Alors qu'une partie des médias mondiaux se focalise sur d'autres enjeux internationaux, la Chine a annoncé une mutation profonde de son régime douanier à l'égard des pays africains. Pékin a pris la décision de supprimer intégralement les tarifs douaniers sur les importations en provenance de la majorité des nations du continent. Seul l'Eswatini fait exception, le pays continuant de reconnaître Taïwan et n'entretenant aucune relation diplomatique avec la RPC.
Selon les données officielles et les rapports d'agences de presse internationales comme Reuters et la BBC, cette mesure est présentée comme un renforcement de la coopération économique sino-africaine. Pékin ouvre ses portes aux exportateurs africains, facilitant l'acheminement de produits tels que le cobalt de la République démocratique du Congo ou le cacao de Côte d'Ivoire. Pour les économies dont une part majeure des revenus est issue de l'exportation de matières premières, un tel régime réduit les obstacles commerciaux et pourrait simplifier l'accès au premier marché de consommation national au monde.

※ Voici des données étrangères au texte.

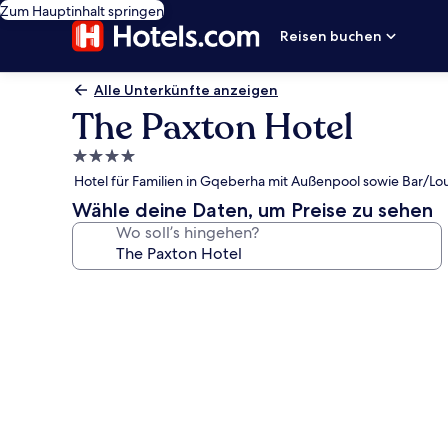
Zum Hauptinhalt springen
Reisen buchen
Alle Unterkünfte anzeigen
The Paxton Hotel
4.0-
Sterne-
Hotel für Familien in Gqeberha mit Außenpool sowie Bar/L
Unterkunft
Wähle deine Daten, um Preise zu sehen
Wo soll’s hingehen?
Fotogalerie
von
The
Paxton
Hotel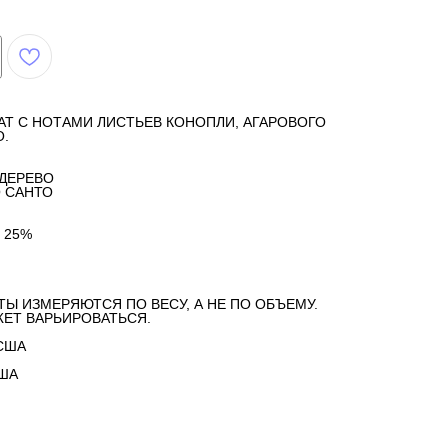
Т С НОТАМИ ЛИСТЬЕВ КОНОПЛИ, АГАРОВОГО
О.
 ДЕРЕВО
 САНТО
 25%
ТЫ ИЗМЕРЯЮТСЯ ПО ВЕСУ, А НЕ ПО ОБЪЕМУ.
ЕТ ВАРЬИРОВАТЬСЯ.
США
США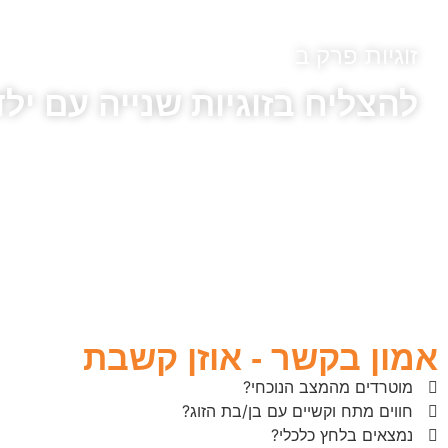
זוגיות פרק ב
להצליח בזוגיות שנייה עם ילד
אמון בקשר - אוזן קשבת
מוטרדים מהמצב הנוכחי?
חווים מתח וקשיים עם בן/בת הזוג?
נמצאים בלחץ כלכלי?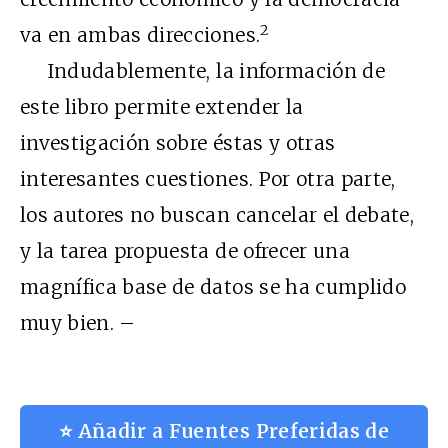
2
va en ambas direcciones.
Indudablemente, la información de
este libro permite extender la
investigación sobre éstas y otras
interesantes cuestiones. Por otra parte,
los autores no buscan cancelar el debate,
y la tarea propuesta de ofrecer una
magnífica base de datos se ha cumplido
muy bien. –
⭐ Añadir a Fuentes Preferidas de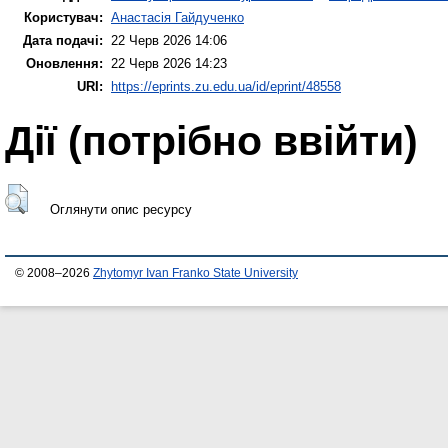
Користувач:
Анастасія Гайдученко
Дата подачі:
22 Черв 2026 14:06
Оновлення:
22 Черв 2026 14:23
URI:
https://eprints.zu.edu.ua/id/eprint/48558
Дії ​​(потрібно ввійти)
Оглянути опис ресурсу
© 2008–2026
Zhytomyr Ivan Franko State University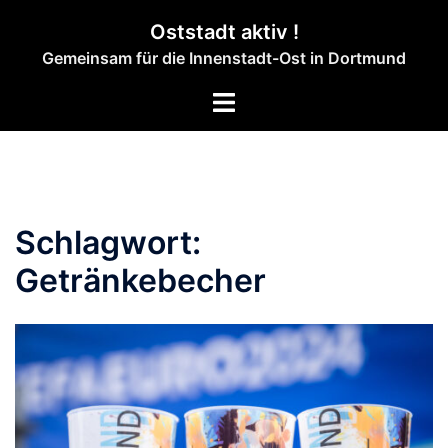
Zum
Oststadt aktiv !
Inhalt
Gemeinsam für die Innenstadt-Ost in Dortmund
springen
Menü
umschalten
Schlagwort:
Getränkebecher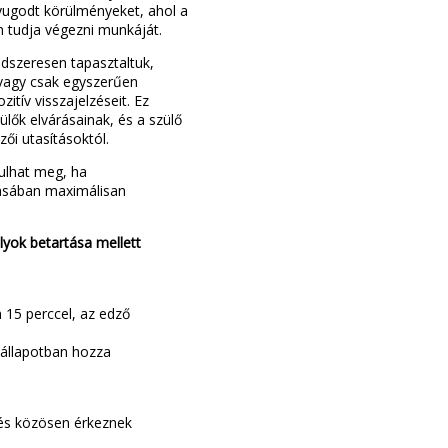
nyugodt körülményeket, ahol a
 tudja végezni munkáját.
dszeresen tapasztaltuk,
 vagy csak egyszerűen
itív visszajelzéseit. Ez
lők elvárásainak, és a szülő
ői utasításoktól.
sulhat meg, ha
tásában maximálisan
lyok betartása mellett
 15 perccel, az edző
 állapotban hozza
 és közösen érkeznek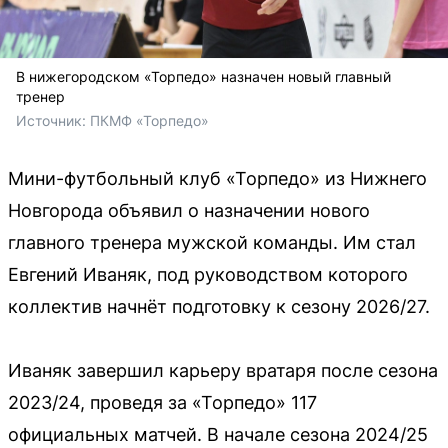
В нижегородском «Торпедо» назначен новый главный
тренер
Источник: 
ПКМФ «Торпедо»
Мини-футбольный клуб «Торпедо» из Нижнего
Новгорода объявил о назначении нового
главного тренера мужской команды. Им стал
Евгений Иваняк, под руководством которого
коллектив начнёт подготовку к сезону 2026/27.
Иваняк завершил карьеру вратаря после сезона
2023/24, проведя за «Торпедо» 117
официальных матчей. В начале сезона 2024/25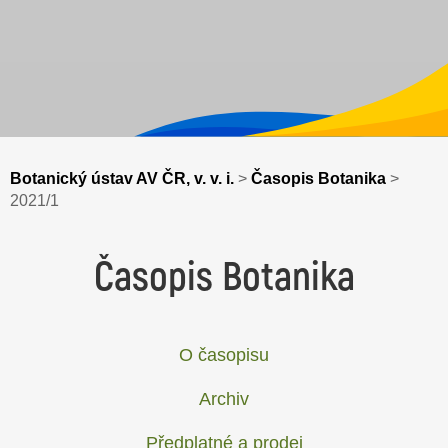
Botanický ústav AV ČR, v. v. i.
>
Časopis Botanika
>
2021/1
Časopis Botanika
O časopisu
Archiv
Předplatné a prodej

Dans le même temps, l'exclusion de l'Eswatini souligne que ces avantages économiques sont indissociables de la politique d'« une seule Chine ». Les pays qui reconnaissent la RPC et s'abstiennent de tout contact avec Taïwan bénéficient de conditions d'accès privilégiées, tandis que les États conservant des liens diplomatiques avec Taipei restent exclus de ce dispositif.
Depuis plus de deux décennies, la Chine s'est imposée comme l'un des partenaires commerciaux majeurs de nombreux pays africains. À travers le Forum sur la coopération sino-africaine et l'initiative « La Ceinture et la Route », Pékin a déployé divers projets d'infrastructure, dont la construction de routes, de ports et de complexes industriels. Ces nouveaux tarifs nuls complètent cette stratégie en resserrant les liens de dépendance : les gouvernements africains accèdent à un marché de plus d'un milliard et demi de consommateurs, tandis que la Chine garantit ses approvisionnements en ressources et s'assure un soutien politique dans les organisations internationales.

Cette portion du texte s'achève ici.